- Born: 6 September 1882
- Died: 4 May 1960 (aged 77)
- Allegiance: United Kingdom
- Branch: British Army
- Service years: 1902–1938 1939–1942
- Rank: Brigadier
- Commands: 10th Infantry Brigade (1934–1938) 1st Divisional Signals (1925–1929)
- Conflicts: First World War Second World War
- Awards: Distinguished Service Order Military Cross Mentioned in Despatches
- Relations: Frank Willan (father) Frank Willan (son)

= Robert Hugh Willan =

Brigadier Robert Hugh Willan, (6 September 1882 – 4 May 1960) was an officer in the British Army.

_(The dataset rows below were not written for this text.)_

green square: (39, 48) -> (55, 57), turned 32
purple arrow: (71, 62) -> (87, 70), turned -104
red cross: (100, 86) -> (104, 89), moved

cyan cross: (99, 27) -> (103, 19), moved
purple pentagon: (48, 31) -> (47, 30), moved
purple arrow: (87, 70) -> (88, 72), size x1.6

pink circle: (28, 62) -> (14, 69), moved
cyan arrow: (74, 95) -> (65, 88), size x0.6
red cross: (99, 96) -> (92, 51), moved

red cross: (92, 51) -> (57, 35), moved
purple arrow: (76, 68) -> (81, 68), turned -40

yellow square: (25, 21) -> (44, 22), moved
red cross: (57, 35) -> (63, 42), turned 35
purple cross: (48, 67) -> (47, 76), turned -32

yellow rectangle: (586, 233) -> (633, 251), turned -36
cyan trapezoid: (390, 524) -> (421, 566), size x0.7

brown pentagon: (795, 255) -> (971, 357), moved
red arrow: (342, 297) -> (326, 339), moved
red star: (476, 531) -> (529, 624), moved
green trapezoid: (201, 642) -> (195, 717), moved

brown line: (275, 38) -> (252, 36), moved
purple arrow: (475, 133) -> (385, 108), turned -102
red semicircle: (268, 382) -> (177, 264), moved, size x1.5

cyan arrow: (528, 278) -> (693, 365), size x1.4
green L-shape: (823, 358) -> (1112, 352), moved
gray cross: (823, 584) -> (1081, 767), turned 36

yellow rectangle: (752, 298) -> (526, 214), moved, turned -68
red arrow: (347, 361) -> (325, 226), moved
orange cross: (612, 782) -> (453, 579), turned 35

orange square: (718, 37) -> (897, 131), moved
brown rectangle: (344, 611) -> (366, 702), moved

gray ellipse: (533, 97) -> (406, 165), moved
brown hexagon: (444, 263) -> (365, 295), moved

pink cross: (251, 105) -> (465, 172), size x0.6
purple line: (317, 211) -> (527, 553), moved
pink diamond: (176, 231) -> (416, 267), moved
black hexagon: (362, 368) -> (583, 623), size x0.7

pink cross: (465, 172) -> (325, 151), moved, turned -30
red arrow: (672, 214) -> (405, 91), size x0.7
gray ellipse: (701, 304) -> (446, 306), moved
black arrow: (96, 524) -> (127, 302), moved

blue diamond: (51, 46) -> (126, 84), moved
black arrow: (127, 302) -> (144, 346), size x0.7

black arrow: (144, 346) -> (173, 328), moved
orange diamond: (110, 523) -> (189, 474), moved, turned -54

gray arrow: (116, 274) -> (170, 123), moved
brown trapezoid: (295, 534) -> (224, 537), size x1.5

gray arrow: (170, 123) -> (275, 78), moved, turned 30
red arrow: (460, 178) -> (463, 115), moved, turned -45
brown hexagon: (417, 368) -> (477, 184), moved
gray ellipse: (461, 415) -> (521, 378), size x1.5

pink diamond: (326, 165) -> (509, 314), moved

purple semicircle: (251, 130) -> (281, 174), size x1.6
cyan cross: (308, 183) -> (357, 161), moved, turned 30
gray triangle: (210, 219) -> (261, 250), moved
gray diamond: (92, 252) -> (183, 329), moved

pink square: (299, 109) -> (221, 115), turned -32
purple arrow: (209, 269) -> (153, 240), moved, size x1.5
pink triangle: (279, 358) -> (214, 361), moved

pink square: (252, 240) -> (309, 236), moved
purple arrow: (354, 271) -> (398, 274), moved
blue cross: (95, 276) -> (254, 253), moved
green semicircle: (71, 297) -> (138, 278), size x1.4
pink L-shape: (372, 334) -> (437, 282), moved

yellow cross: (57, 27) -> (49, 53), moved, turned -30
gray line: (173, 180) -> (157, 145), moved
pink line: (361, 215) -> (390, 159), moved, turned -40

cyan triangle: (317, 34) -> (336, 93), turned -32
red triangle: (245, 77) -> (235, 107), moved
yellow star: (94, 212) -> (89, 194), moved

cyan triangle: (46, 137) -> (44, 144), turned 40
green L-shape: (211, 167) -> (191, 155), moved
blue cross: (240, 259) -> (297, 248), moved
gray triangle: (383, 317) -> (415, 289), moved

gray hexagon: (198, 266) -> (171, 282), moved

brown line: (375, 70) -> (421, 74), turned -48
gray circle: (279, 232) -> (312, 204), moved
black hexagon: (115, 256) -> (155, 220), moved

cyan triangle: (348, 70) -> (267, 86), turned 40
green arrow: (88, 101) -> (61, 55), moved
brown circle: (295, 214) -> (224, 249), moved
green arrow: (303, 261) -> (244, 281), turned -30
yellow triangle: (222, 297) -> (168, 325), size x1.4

Willan was a lieutenant in the 4th (Oxford Militia) Battalion, Oxfordshire Light Infantry, when he received a commission as second lieutenant in The King's Royal Rifle Corps on 7 May 1902.

He served in the First World War and was awarded the Distinguished Service Order (DSO) in 1916 and the Military Cross (MC).

He was Commander of the 10th Infantry Brigade, 1934–38 and concurrently Aide-de-camp to Kings George V, Edward VIII and George VI.

He married Violet Crabbe, daughter of Brigadier General Eyre Crabbe. They had two sons: Martin Stuart Willan was killed in action during the fall of France in 1940; the other was (Frank) Andrew Willan, RAF officer and Tory local politician.

He died in 1960 and his funeral was held in Salisbury.